▶ TASK PROMPT
Write out, without any change, the lines in the material below that run from the line with "Secretary-General of the" through the line with "Director General of", both included.

▶ EXCERPTED RECORDS

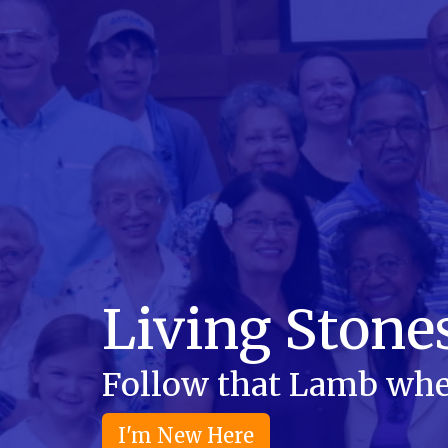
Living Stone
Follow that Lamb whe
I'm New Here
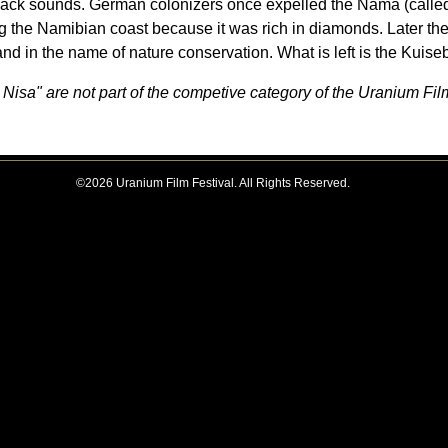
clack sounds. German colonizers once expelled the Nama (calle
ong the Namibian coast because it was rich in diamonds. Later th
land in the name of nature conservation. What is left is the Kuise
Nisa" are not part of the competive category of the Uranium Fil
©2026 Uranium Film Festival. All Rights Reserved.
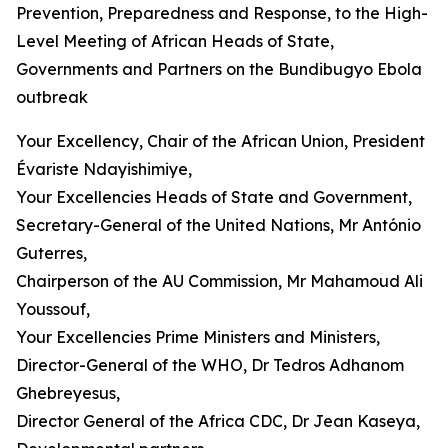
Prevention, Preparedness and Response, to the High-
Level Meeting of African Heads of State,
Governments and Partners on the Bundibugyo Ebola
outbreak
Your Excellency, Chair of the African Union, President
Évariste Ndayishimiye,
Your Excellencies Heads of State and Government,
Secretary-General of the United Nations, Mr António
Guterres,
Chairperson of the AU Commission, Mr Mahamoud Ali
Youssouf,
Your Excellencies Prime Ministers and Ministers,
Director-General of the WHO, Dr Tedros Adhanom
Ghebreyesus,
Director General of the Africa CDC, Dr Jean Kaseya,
--
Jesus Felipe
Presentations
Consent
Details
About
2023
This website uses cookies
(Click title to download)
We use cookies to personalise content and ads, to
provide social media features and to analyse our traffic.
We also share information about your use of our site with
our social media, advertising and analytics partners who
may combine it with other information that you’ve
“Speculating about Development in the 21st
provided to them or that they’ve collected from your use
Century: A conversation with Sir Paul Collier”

▶ RESPONSE BELOW
Secretary-General of the United Nations, Mr António
Guterres,
Chairperson of the AU Commission, Mr Mahamoud Ali
Youssouf,
Your Excellencies Prime Ministers and Ministers,
Director-General of the WHO, Dr Tedros Adhanom
Ghebreyesus,
Director General of the Africa CDC, Dr Jean Kaseya,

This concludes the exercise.